Transcribe the following records exactly, images excluded.
::::::::::
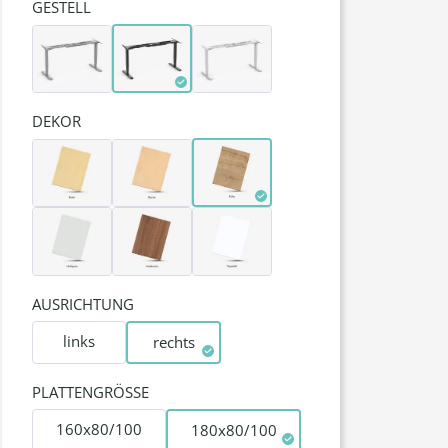
GESTELL
DEKOR
AUSRICHTUNG
links
rechts
PLATTENGRÖSSE
160x80/100
180x80/100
::::::::::
* [Your solution]:
GESTELL
DEKOR
AUSRICHTUNG
links
rechts
PLATTENGRÖSSE
160x80/100
180x80/100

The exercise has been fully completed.